A: London, England, United Kingdom
In 1822 English tailor, economist and political radical Francis Place published in London Illustrations and Proofs of the Principle of Population: Including an Examination of the Proposed Remedies of Mr. Malthus, and a Reply to the Objections of Mr. Godwin and Others. Place's book was the foundation work of the birth-control movement.
“Though many preceded Francis Place in discussing the technique of contraception, he seems to have been the first to venture, at first alone and unaided, upon an organized attempt to educate the masses. Place, holds, therefore, the same position in social education on contraception that Malthus holds in the history of general population theory . . . it was Place who first gave birth control a body of social theory” (Himes, Medical History of Contraception , 212-13).
Place, the son of an alcoholic London bailiff, overcame enormous economic hardship to become a successful master tailor. In his free time he taught himself mathematics, the law, history and economics; he also became involved in British radical politics, associating with such influential figures as Joseph Hume, Thomas Wakely, Sir Francis Burdett, Jeremy Bentham and John Stuart Mill. David Ricardo had sent Place a copy of Malthus's work and Place sent Ricardo the manuscript of his book for comments in September 1821 to which Ricardo replied in a lengthy letter to Place dated September 9, 1821.

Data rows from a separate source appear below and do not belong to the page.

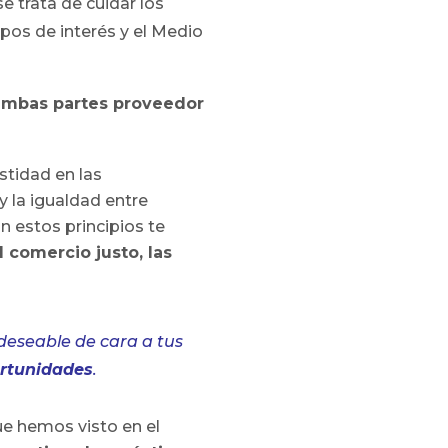
se trata de cuidar los
upos de interés y el Medio
 ambas partes proveedor
estidad en las
y la igualdad entre
n estos principios te
 comercio justo, las
deseable de cara a tus
ortunidades
.
ue hemos visto en el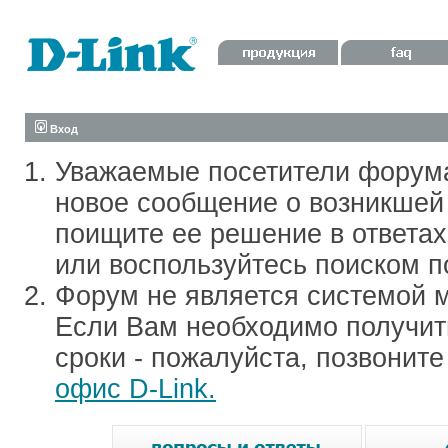
Вход
Уважаемые посетители форум
новое сообщение о возникшей 
поищите ее решение в ответа
или воспользуйтесь поиском п
Форум не является системой м
Если Вам необходимо получить
сроки - пожалуйста, позвонит
офис D-Link.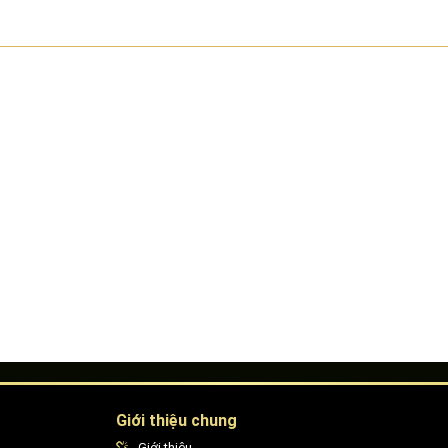
Giới thiệu chung
Giới thiệu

Place’s Illustrations and Proofs arose from the long-standing controversy between Thomas Malthus and the utopian socialist William Godwin over the nature of human society. Godwin held that there was no limit on human perfectibility, and that society, if freed from the evils of government and other man-made institutions, would advance to an ideal state, free of poverty and governed entirely by reason. Malthus countered Godwin’s utopian claims with his famous Essay on the Principle of Population (1798 and subsequent editions), in which he argued that humanity’s improvement was necessarily limited by the constant struggle between a population’s natural tendency to increase (which was not susceptible to control by reason) and the restraints on population growth, such as famine and disease, imposed by scarce resources. In the second edition of the Essay (1803) Malthus proposed that poverty and other miseries caused by these opposing pressures on populations could be mitigated by voluntary growth-limiting measures such as “moral restraint”; i.e. delayed marriage and sexual continence prior to marriage. Malthus explicitly condemned artificial methods of contraception, however, claiming they were unnatural and would lead to immorality.

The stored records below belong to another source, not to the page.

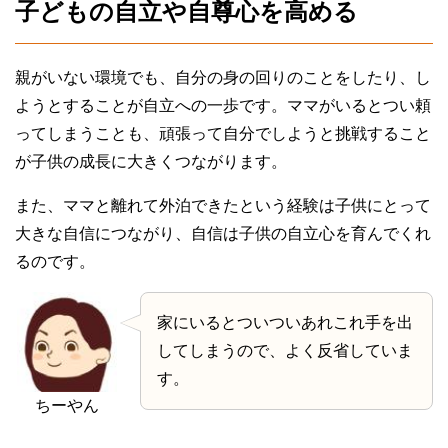
子どもの自立や自尊心を高める
親がいない環境でも、自分の身の回りのことをしたり、し
ようとすることが自立への一歩です。ママがいるとつい頼
ってしまうことも、頑張って自分でしようと挑戦すること
が子供の成長に大きくつながります。
また、ママと離れて外泊できたという経験は子供にとって
大きな自信につながり、自信は子供の自立心を育んでくれ
るのです。
家にいるとついついあれこれ手を出
してしまうので、よく反省していま
す。
ちーやん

Although a supporter of Malthus’s views on population, Place emphatically disagreed with Malthus’s condemnation of birth control. His own life experience had given him first-hand knowledge of both grinding poverty and licentious behavior, and he knew how hopeless a task it was to persuade England’s poor to refrain from sex until they were economically prepared to support a family. His own early marriage, at the age of 19, had rescued him from a life of debauchery; however, “experience . . . emphatically warned him that early marriage meant many children” (quoted in Hime, Introduction, p. 10)—a situation that kept poor families in poverty and led to such social evils as prostitution and child labor. “Thus it was that Place came to be dominated by the compelling persuasion, an opinion that amounted to an idée fixe, that Malthus’s remedy was impracticable, that it was as utopian in its own way . . . as Godwin’s notions of perfectibility. And thus it was that Place, feeling that he had a distinctive contribution to make to the discussion of population problems . . . came out unequivocally [in Illustrations and Proofs] for contraception as the best ‘means of preventing the numbers of mankind from increasing faster than food is provided’” (Himes, Introduction, p. 11). “It was a daring innovation in the history of economic thought . . . when, in 1822, Place published his Illustrations and Proofs of the Principle of Population, the first treatise on population in English to propose contraceptive measures as a substitute for Malthus’s ‘moral restraint’” (Himes, Medical History of Contraception, p. 213).
Place’s Illustrations sold poorly, which prompted him to use more direct methods of communicating his message. In 1823 he began distributing handbills advocating contraception, addressed to “The Married of Both Sexes,” “The Married of Both Sexes in Genteel Life,” and “The Married of Both Sexes of the Working People.” These “received considerable circulation not only in London, but in the industrial districts of the North; while the discussions which ensued caused them to be reprinted in several radical journals of the period . . . the handbills were in advance of modern medical opinion in maintaining that economic indications held a coordinate place with medical indications for contraception” (Himes, Medical History of Contraception, 213, 218).
Himes, “Editor’s introduction,” in Place, Illustrations and Proofs of the Principles of Population, ed. Himes (1930; repr. 1967), 7-63; Medical History of Contraception (1936), 212-20. J. Norman (ed) Morton's Medical Bibliography no. 1696.1.